» **GIVEN DATA**
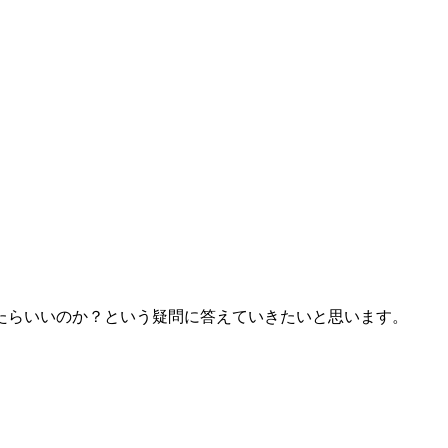
たらいいのか？という疑問に答えていきたいと思います。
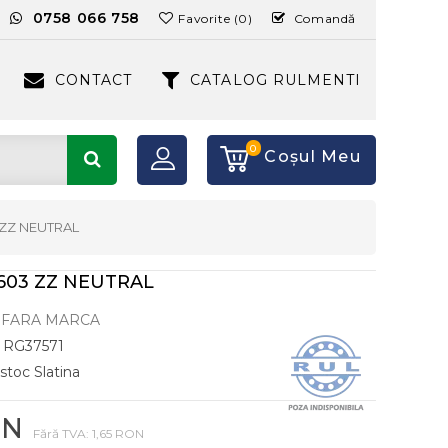
:
0758 066 758
Favorite (0)
Comandă
CONTACT
CATALOG RULMENTI
0
Coşul Meu
ZZ NEUTRAL
603 ZZ NEUTRAL
FARA MARCA
RG37571
 stoc Slatina
ON
Fără TVA: 1,65 RON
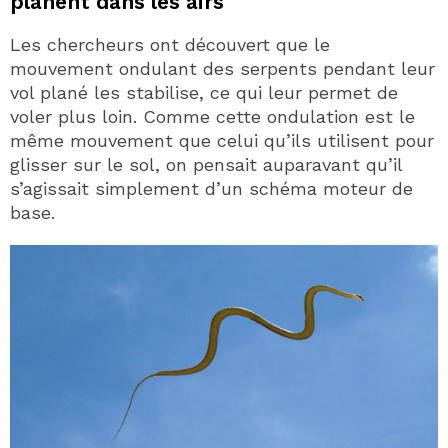
planent dans les airs
Les chercheurs ont découvert que le
mouvement ondulant des serpents pendant leur
vol plané les stabilise, ce qui leur permet de
voler plus loin. Comme cette ondulation est le
même mouvement que celui qu’ils utilisent pour
glisser sur le sol, on pensait auparavant qu’il
s’agissait simplement d’un schéma moteur de
base.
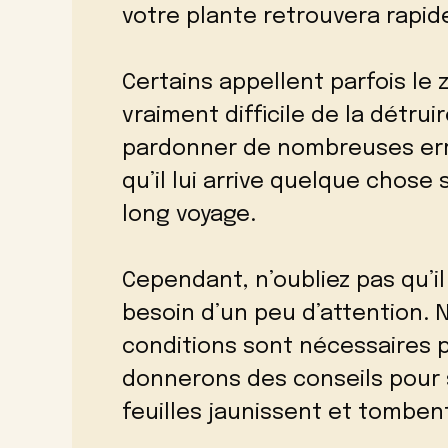
votre plante retrouvera rapi
Certains appellent parfois le z
vraiment difficile de la détru
pardonner de nombreuses erre
qu’il lui arrive quelque chose 
long voyage.
Cependant, n’oubliez pas qu’il
besoin d’un peu d’attention. 
conditions sont nécessaires p
donnerons des conseils pour 
feuilles jaunissent et tombe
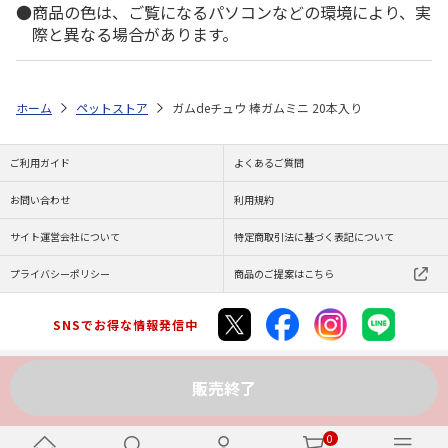
商品の色は、ご覧になるパソコンなどの環境により、実
際と異なる場合があります。
ホーム
ペットストア
ガムdeチュウ 棒ガムミニ 20本入り
ご利用ガイド
よくあるご質問
お問い合わせ
利用規約
サイト運営会社について
特定商取引法に基づく表記について
プライバシーポリシー
商品のご提案はこちら
SNSでお得な情報発信中
販売終了
Copyright (C) JAPAN POST Co.,Ltd. All Rights Reserved.
0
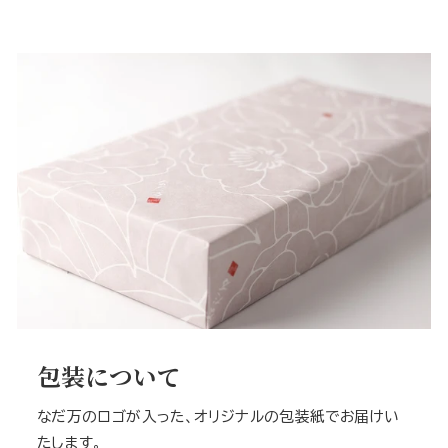
包装について
なだ万のロゴが入った、オリジナルの包装紙でお届けい
たします。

» **TASK ITEM**
From the listing above, count every line where the word "leur" occurs; the answer is that number and nothing else.

» **REPLY**
2